What to expect when expecting: The final days of WALB’s Jamie Worsely’s pregnancy
Worsley has prepped her nursery full of princess clothes and decor, taken every health precaution and even bought her baby’s first Christmas ornament just in time for her bundle of joy’s arrival.
“We’re getting close to Christmas and there’s a Christmas song that really resonates with me this year more than any. But it’s called “A Baby Changes Everything,” and I’m kind of soaking up these last few moments,” she said.
She was shocked to get the news of her pregnancy but has taken on the role gracefully and compassionately and is sharing her prenatal journey.
“One day, I’m walking through the newsroom and everyone’s lunches were being heated up and it smelled absolutely awful. Jim Wallace, he jokingly was like ‘you’re not pregnant are you?’, and I went home on my break, took a test and found out that I was pregnant,” she recalled.
Being a young expecting mom hasn’t always been easy for Worsely.
“In the beginning, I struggled. What a lot of people don’t know is that I actually started medication around the time that I found out I was pregnant. That kind of helped me as far as the mental health aspect of you know, accepting what was to come,” she said.
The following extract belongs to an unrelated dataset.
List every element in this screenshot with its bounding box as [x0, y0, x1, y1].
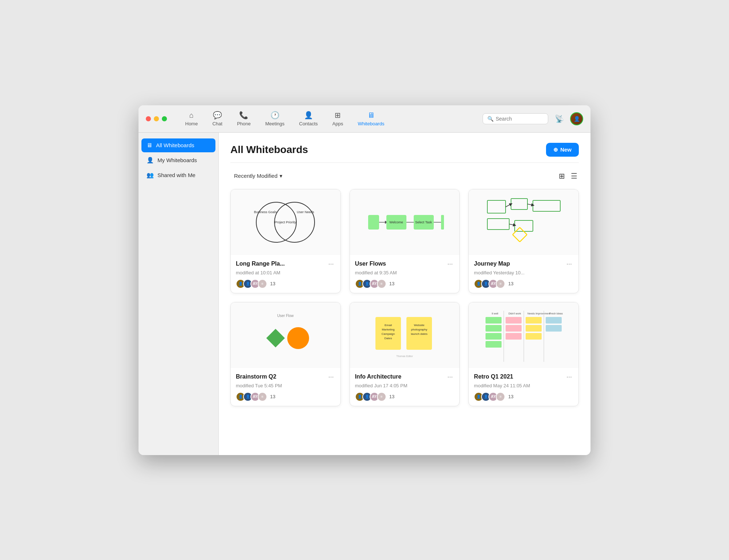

Worsley has completed 38 weeks of pregnancy and her 39th week started Friday. She’s been through about 12 OBGYN appointments throughout the nine months and has gotten plenty of advice from different providers.
“Your body has changed a lot over the last nine months,” said Sheena Favors, OBGYN at Albany Area Primary Health Care. “The more you get towards labor, the less you’re going to sleep because you’re going to be quite uncomfortable. If you’re already exercising, you already have a regular exercise regimen, continue that regimen as far as diet. Vegetables are always going to be your go-to (and) plenty of water. If the baby doesn’t come. We help the baby come.”
As she’s watched her daughter develop through ultrasounds, Worsley said she already loves her baby girl.
“I love her so much,” she said. “You’re never really truly prepared for when it’s time to load the hospital bags up and get in the car and go to labor and delivery but I trust my medical support team and my health team.”
Healthcare experts say they expect Worsely’s delivery to go smoothly but are prepared for any outcome.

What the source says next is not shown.